Showing posts with label elgg. Show all posts
Showing posts with label elgg. Show all posts

Thursday, August 21, 2008

Creepy Treehouse vs. Walled Garden

Technorati Tags:

One of the great things about the ed tech industry is their ability to coin phrases. I had never heard of these before until I went to NECC, and although they look on the surface to be completely unrelated, they are intimately acquainted.

The "Creepy Treehouse effect" which has been discussed in-depth by Chris Lott and Jared Stein is used to describe what happens when teachers join student social areas - such as Facebook or MySpace. Based on the information session I had with our college students last semester it was obvious how much they did not want us (and I define us as any authority figures) in their space. What they are they most afraid of is the "cyber-stalking" that they expect from their peers, but repel from their parents.

Most of us have experienced this "Creepy Treehouse Effect," maybe not as a student, but as someone with a presence on the Internet. The first time someone you don't know walks up to you and asks if you are feeling better because they read your Twit about it earlier that week - you will freak out just a bit.

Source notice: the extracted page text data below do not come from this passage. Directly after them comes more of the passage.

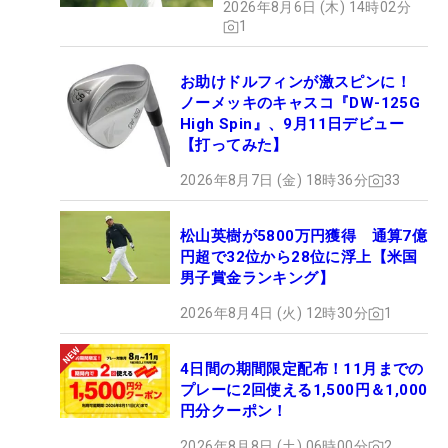
2026年8月6日 (木) 14時02分
1
お助けドルフィンが激スピンに！
ノーメッキのキャスコ『DW-125G
High Spin』、9月11日デビュー
【打ってみた】
2026年8月7日 (金) 18時36分
33
松山英樹が5800万円獲得 通算7億
円超で32位から28位に浮上【米国
男子賞金ランキング】
2026年8月4日 (火) 12時30分
1
4日間の期間限定配布！11月までの
プレーに2回使える1,500円＆1,000
円分クーポン！
2026年8月8日 (土) 06時00分
2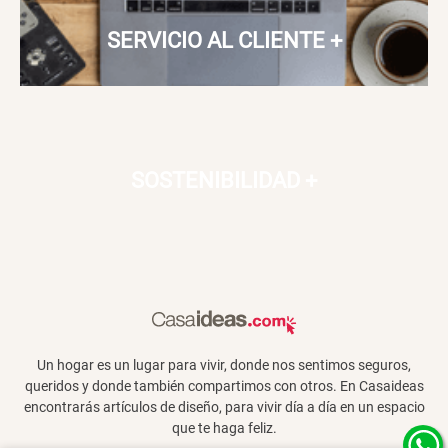
SERVICIO AL CLIENTE
+
SOSTENIBILIDAD
+
Un hogar es un lugar para vivir, donde nos sentimos seguros,
queridos y donde también compartimos con otros. En Casaideas
encontrarás artículos de diseño, para vivir día a día en un espacio
que te haga feliz.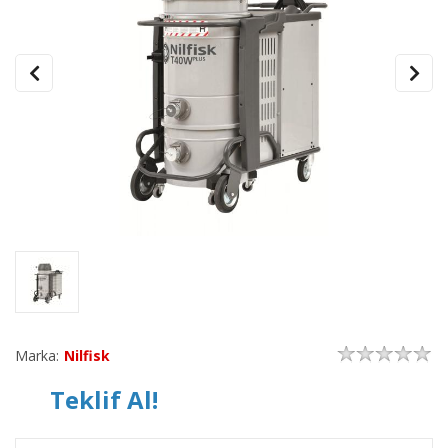
Marka:
Nilfisk
Teklif Al!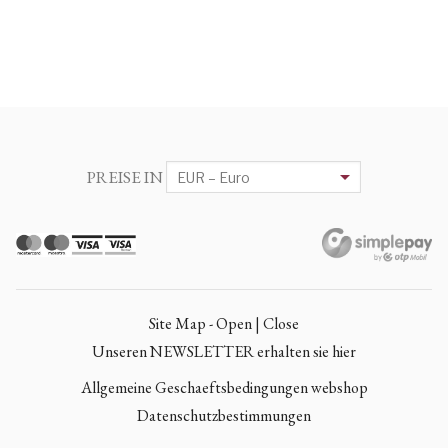
PREISE IN
Site Map - Open | Close
Unseren NEWSLETTER erhalten sie hier
Allgemeine Geschaeftsbedingungen webshop
Datenschutzbestimmungen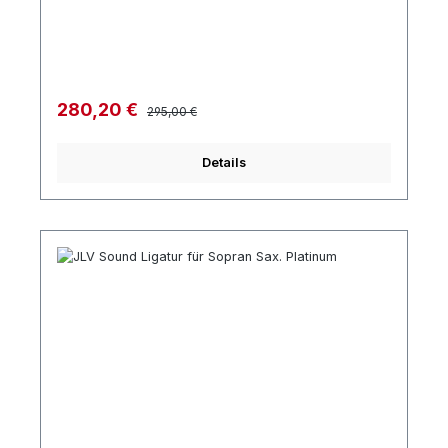
Regulärer Preis:
Verkaufspreis:
280,20 €
295,00 €
Details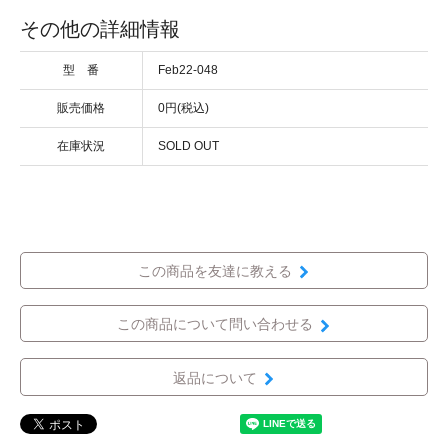
その他の詳細情報
型 番
Feb22-048
販売価格
0円(税込)
在庫状況
SOLD OUT
この商品を友達に教える
この商品について問い合わせる
返品について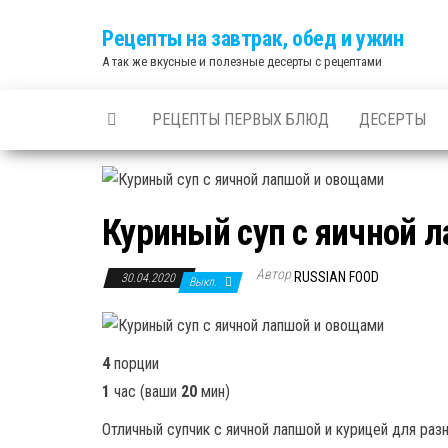
Skip
Рецепты на завтрак, обед и ужин
to
А так же вкусные и полезные десерты с рецептами
the
content
РЕЦЕПТЫ ПЕРВЫХ БЛЮД
ДЕСЕРТЫ
Куриный суп с яичной 
Автор
RUSSIAN FOOD
30.04.2020
Выкл.
4
порции
1
час (ваши
20
мин)
Отличный супчик с яичной лапшой и курицей для ра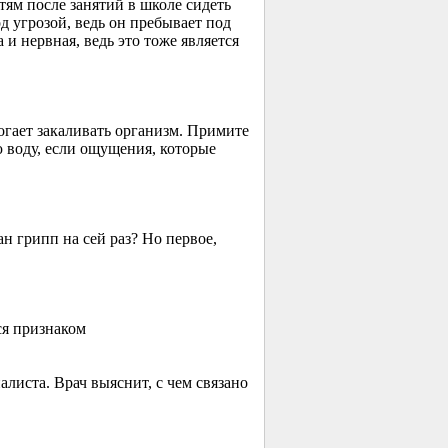
ям после занятий в школе сидеть
од угрозой, ведь он пребывает под
и нервная, ведь это тоже является
огает закаливать организм. Примите
ю воду, если ощущения, которые
 грипп на сей раз? Но первое,
ся признаком
иста. Врач выяснит, с чем связано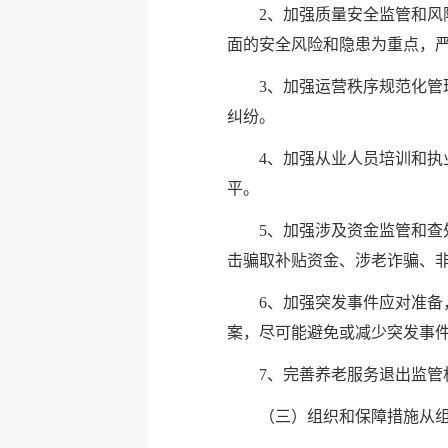
2、加强质量安全监管和
面的安全风险和隐患为重点，
3、加强运营秩序规范化
纠纷。
4、加强从业人员培训和
平。
5、加强涉及资金监管和
击骗取补贴资金、涉老诈骗、
6、加强突发事件应对准
案，尽可能避免或减少突发事
7、完善养老服务退出监
（三）组织和保障措施从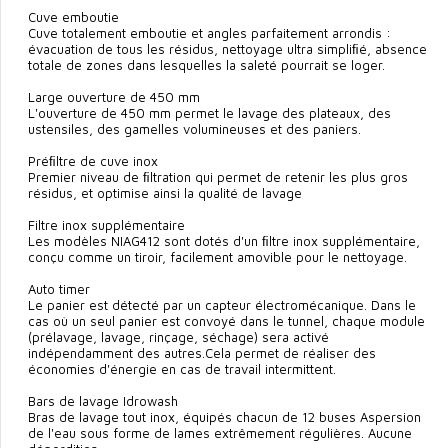
Cuve emboutie
Cuve totalement emboutie et angles parfaitement arrondis :
évacuation de tous les résidus, nettoyage ultra simpliﬁé, absence
totale de zones dans lesquelles la saleté pourrait se loger.
Large ouverture de 450 mm
L'ouverture de 450 mm permet le lavage des plateaux, des
ustensiles, des gamelles volumineuses et des paniers.
Préﬁltre de cuve inox
Premier niveau de ﬁltration qui permet de retenir les plus gros
résidus, et optimise ainsi la qualité de lavage
Filtre inox supplémentaire
Les modèles NIAG412 sont dotés d'un ﬁltre inox supplémentaire,
conçu comme un tiroir, facilement amovible pour le nettoyage.
Auto timer
Le panier est détecté par un capteur électromécanique. Dans le
cas où un seul panier est convoyé dans le tunnel, chaque module
(prélavage, lavage, rinçage, séchage) sera activé
indépendamment des autres.Cela permet de réaliser des
économies d'énergie en cas de travail intermittent.
Bars de lavage Idrowash
Bras de lavage tout inox, équipés chacun de 12 buses Aspersion
de l'eau sous forme de lames extrêmement régulières. Aucune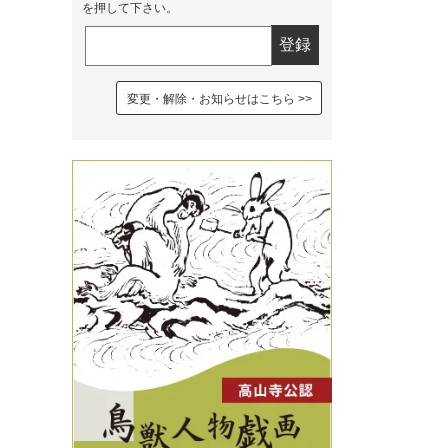
を押して下さい。
変更・解除・お知らせはこちら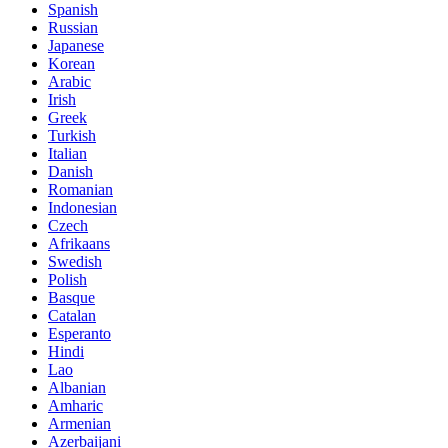
Spanish
Russian
Japanese
Korean
Arabic
Irish
Greek
Turkish
Italian
Danish
Romanian
Indonesian
Czech
Afrikaans
Swedish
Polish
Basque
Catalan
Esperanto
Hindi
Lao
Albanian
Amharic
Armenian
Azerbaijani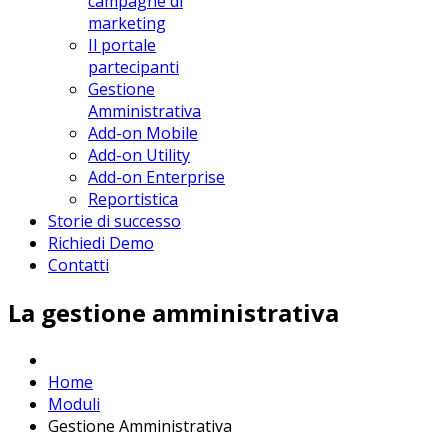
campagne di
marketing
Il portale
partecipanti
Gestione
Amministrativa
Add-on Mobile
Add-on Utility
Add-on Enterprise
Reportistica
Storie di successo
Richiedi Demo
Contatti
La gestione amministrativa
Home
Moduli
Gestione Amministrativa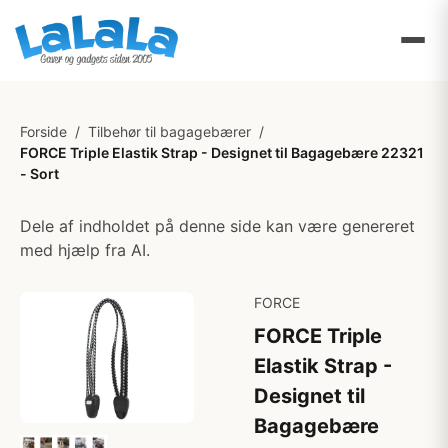
Forside
/
Tilbehør til bagagebærer
/
FORCE Triple Elastik Strap - Designet til Bagagebære 22321
- Sort
Dele af indholdet på denne side kan være genereret
med hjælp fra AI.
FORCE
FORCE Triple
Elastik Strap -
Designet til
Bagagebære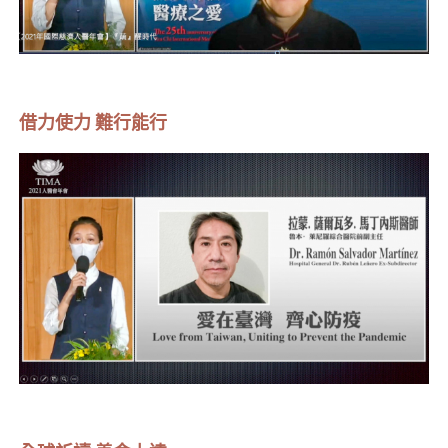
借力使力 難行能行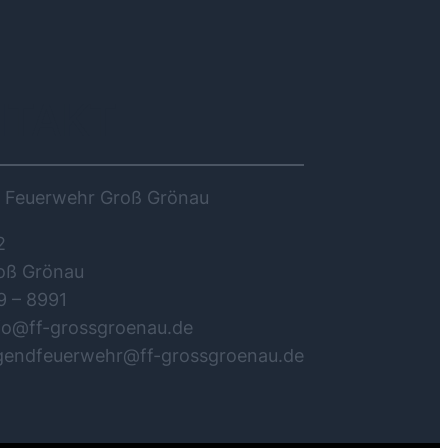
NTAKT
ge Feuerwehr Groß Grönau
2
oß Grönau
9 – 8991
nfo@ff-grossgroenau.de
ugendfeuerwehr@ff-grossgroenau.de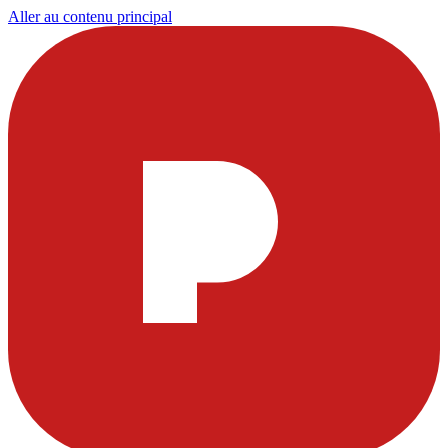
Aller au contenu principal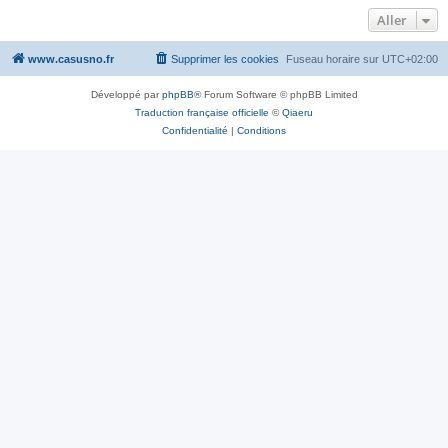
Aller
www.casusno.fr
Supprimer les cookies
Fuseau horaire sur
UTC+02:00
Développé par
phpBB
® Forum Software © phpBB Limited
Traduction française officielle
©
Qiaeru
Confidentialité
|
Conditions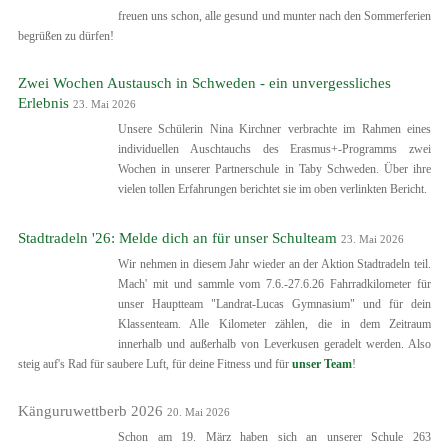
freuen uns schon, alle gesund und munter nach den Sommerferien
begrüßen zu dürfen!
Zwei Wochen Austausch in Schweden - ein unvergessliches
Erlebnis
23. Mai 2026
Unsere Schülerin Nina Kirchner verbrachte im Rahmen eines
individuellen Auschtauchs des Erasmus+-Programms zwei
Wochen in unserer Partnerschule in Taby Schweden. Über ihre
vielen tollen Erfahrungen berichtet sie im oben verlinkten Bericht.
Stadtradeln '26: Melde dich an für unser Schulteam
23. Mai 2026
Wir nehmen in diesem Jahr wieder an der Aktion Stadtradeln teil.
Mach' mit und sammle vom 7.6.-27.6.26 Fahrradkilometer für
unser Hauptteam "Landrat-Lucas Gymnasium" und für dein
Klassenteam. Alle Kilometer zählen, die in dem Zeitraum
innerhalb und außerhalb von Leverkusen geradelt werden. Also
steig auf's Rad für saubere Luft, für deine Fitness und für
unser Team
!
Känguruwettberb 2026
20. Mai 2026
Schon am 19. März haben sich an unserer Schule 263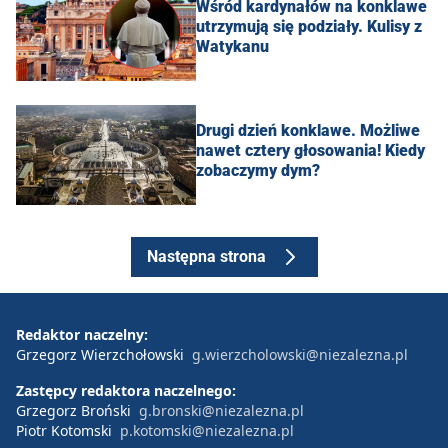
Wśród kardynałów na konklawe
utrzymują się podziały. Kulisy z
Watykanu
Drugi dzień konklawe. Możliwe
nawet cztery głosowania! Kiedy
zobaczymy dym?
Następna strona
Redaktor naczelny:
Grzegorz Wierzchołowski
g.wierzcholowski@niezalezna.pl
Zastępcy redaktora naczelnego:
Grzegorz Broński
g.bronski@niezalezna.pl
Piotr Kotomski
p.kotomski@niezalezna.pl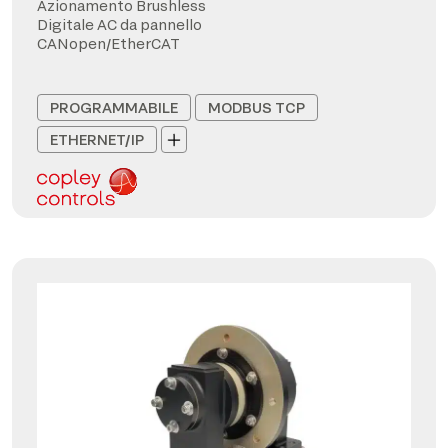
Azionamento Brushless
Digitale AC da pannello
CANopen/EtherCAT
PROGRAMMABILE
MODBUS TCP
ETHERNET/IP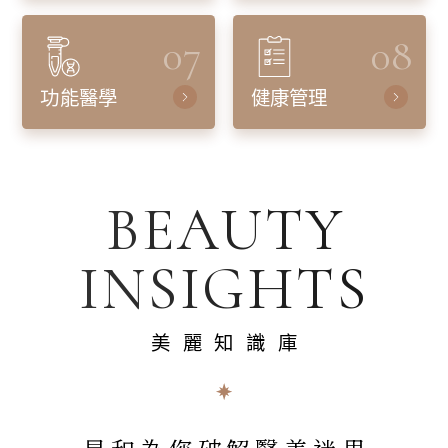
07
08
功能醫學
健康管理
BEAUTY
INSIGHTS
美麗知識庫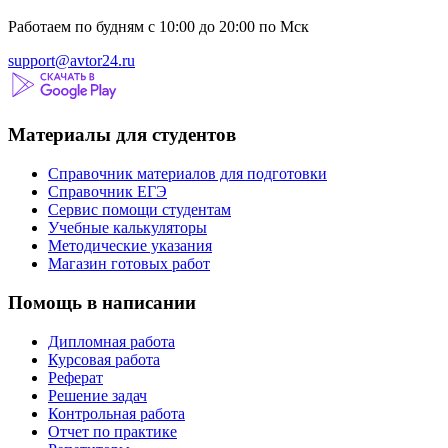
Работаем по будням с 10:00 до 20:00 по Мск
support@avtor24.ru
Материалы для студентов
Справочник материалов для подготовки
Справочник ЕГЭ
Сервис помощи студентам
Учебные калькуляторы
Методические указания
Магазин готовых работ
Помощь в написании
Дипломная работа
Курсовая работа
Реферат
Решение задач
Контрольная работа
Отчет по практике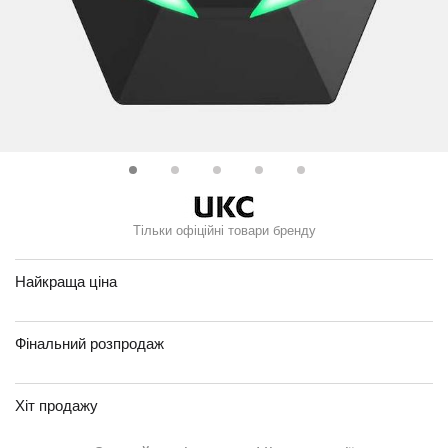
Тільки офіційні товари бренду
Найкраща ціна
Фінальний розпродаж
Хіт продажу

So how do we use the power of Social Networks without the creepiness? We create a "walled garden," a place that utilizes the tools of a social network, but in a more controled environment. There are a few tool out there to do this, but Ning & ELGG are by far the most popular. Ning is the choice of most communities, mostly because it is free - while ELGG is a server based open source system. I've written about Ning & ELGG a bit, and IMHO ELGG just wasn't at the place I needed it to be - it just had its 1.0 release. So we went with Ning & so far the results have been fantastic. The students appear to appreciate having a social network that is seperate from their personal life - while the instructors are learning more about how their students interact.

So far so good....

Wednesday, February 20, 2008

Which tool fits the job?

Technorati Tags:

I've been investigating e-portfolios and Social Networks and CMS and and and and.........

There seems to be a never ending pool of tools, free and expensive that are all geared towards what I am trying to accomplish - facilitating teaching. I have been lost in the sea of, "Do we use one tool?" "Do we try to integrate separate tools?" "Do we try to take what we already have and force it to work?" "Do we try to go where our students are already located?"

Luckily, I am not alone in this frustration and these blogs have helped me along the way. Jeff Utecht's post on his tech plan summarizes how and why we are looking for different products to support one another. The irony is that at a large university like I am we have sometime more constraints on this process, because certain aspects of this plan are already available to our students. Duplicating resources is not only confusing - it is against policy. Jeff discusses 2 major components of what I am looking at - a Social Network & a CMS. We have had a CMS on campus for almost a decade, but I'm interested in leveraging a CMS (specifically a Moodle) for other purposes.

Then, last Fall David Warlick came to speak at a MEGA event and spoke about Social Networks - right when my brain was churning with them. I had been heavily looking into ELGG, Drupal, & Mahara as answers to my social networking debate. I have been coming back to the notion - "Do we got to where our students are?" or "Do we ask them to come to us?" I still haven't found an answer to that, and to complicate matters our campus has restricted the use of any offsite teaching portal for FERPA & ADA reasons. All of the products I mentioned above are open source and can be installed on a server. Yet Ning comes into my life and I fall in love with its ease of use. So now I'm trying to get a local install of Ning and see how I can get that to work on a virtual server.

Then I get trapped in the world of e-portfolios. How do you define an eportfolio? Is it summative or formative? Who needs the data? What is the purpose behind an e-portfolio? We used Taskstream in the past, which allowed for both user created portfolios that illustrate their best work, as well as a formative portfolio that serves as an example for an accrediting body, such as NCATE & NCDPI. But with Taskstream gone, we are creating our own a accreditation portfolio system (to track "signature" artifacts"). Yet, where does this leave our "Student Teaching Portfolio" - an example of our students best work? We go back to web page based portfolio, and discover that our students know NOTHING about webpage design or FTP, etc. (Which is an issue all in itself that I am coming to terms with technology as an elective). This becomes a bear and a burden and even with the best intentions is not working out well.

So I look for a solution - is it a Social Network? Is it Google Pages? or is it a CMS? Possibly a Moodle?

But in the end - the crux of the issue is "What do we need?" and "What is this technology trying to help with?" and eventually "Can this scale up well?" I have come to these conclusions....

Moodle can work for us in three ways
1) It can illustrate to our students how to teach with a CMS
2) It can allow non-university students to join in (All of our Backboard Vista classes are driven by Registration & Records - this does not help with Professional Development needs)
3) What about using Moodle for our portfolios

This last bullet I have been pondering for awhile. It would allow our students to keep their accounts longer that the University dictates, it would be on our severs, and it is Browser driven (no html or ftp confusion). But How......

Low & behold I come across what Georgetown is doing http://www.georgetownprofessor.net/gportfolio/

Now if I can just convince everyone that I may have actually found a tool to fit our needs, we might be in business.